▶ [Try it] Output the listing below exactly, minus its images.

▶ [Data for this task]
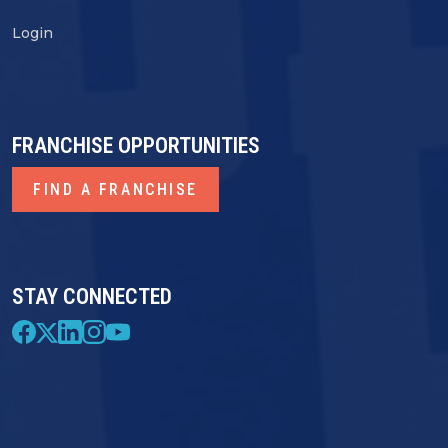
Login
FRANCHISE OPPORTUNITIES
FIND A FRANCHISE
STAY CONNECTED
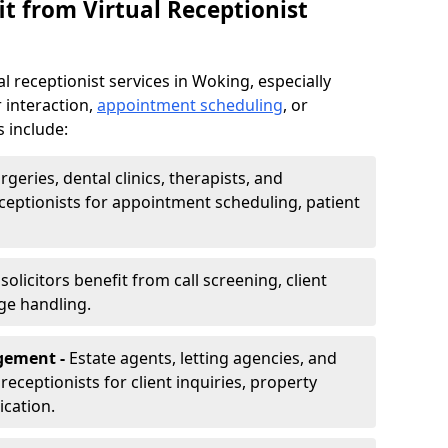
t from Virtual Receptionist
l receptionist services in Woking, especially
 interaction,
appointment scheduling
, or
s include:
rgeries, dental clinics, therapists, and
eceptionists for appointment scheduling, patient
olicitors benefit from call screening, client
ge handling.
gement -
Estate agents, letting agencies, and
eceptionists for client inquiries, property
cation.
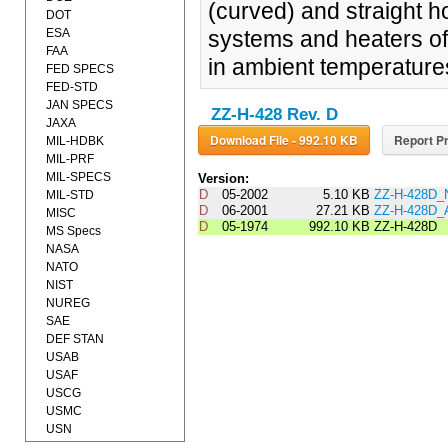
(curved) and straight h
DOT
ESA
systems and heaters of
FAA
in ambient temperature
FED SPECS
FED-STD
JAN SPECS
ZZ-H-428 Rev. D
JAXA
Download File - 992.10 KB
Report Pr
MIL-HDBK
MIL-PRF
MIL-SPECS
Version:
D
05-2002
5.10 KB
ZZ-H-428D_
MIL-STD
D
06-2001
27.21 KB
ZZ-H-428D
MISC
D
05-1974
992.10 KB
ZZ-H-428D
MS Specs
NASA
NATO
NIST
NUREG
SAE
DEF STAN
USAB
USAF
USCG
USMC
USN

▶ [Problem solution]
Login
FRANCHISE OPPORTUNITIES
FIND A FRANCHISE
STAY CONNECTED
t from Virtual Receptionist
l receptionist services in Woking, especially
 interaction,
appointment scheduling
, or
s include:
rgeries, dental clinics, therapists, and
eceptionists for appointment scheduling, patient
olicitors benefit from call screening, client
ge handling.
gement -
Estate agents, letting agencies, and
eceptionists for client inquiries, property
cation.
(curved) and straight h
DOT
ESA
systems and heaters of
FAA
in ambient temperature
FED SPECS
FED-STD
JAN SPECS
ZZ-H-428 Rev. D
JAXA
Download File - 992.10 KB
Report Pr
MIL-HDBK
MIL-PRF
MIL-SPECS
Version:
D
05-2002
5.10 KB
ZZ-H-428D_
MIL-STD
D
06-2001
27.21 KB
ZZ-H-428D
MISC
D
05-1974
992.10 KB
ZZ-H-428D
MS Specs
NASA
NATO
NIST
NUREG
SAE
DEF STAN
USAB
USAF
USCG
USMC
USN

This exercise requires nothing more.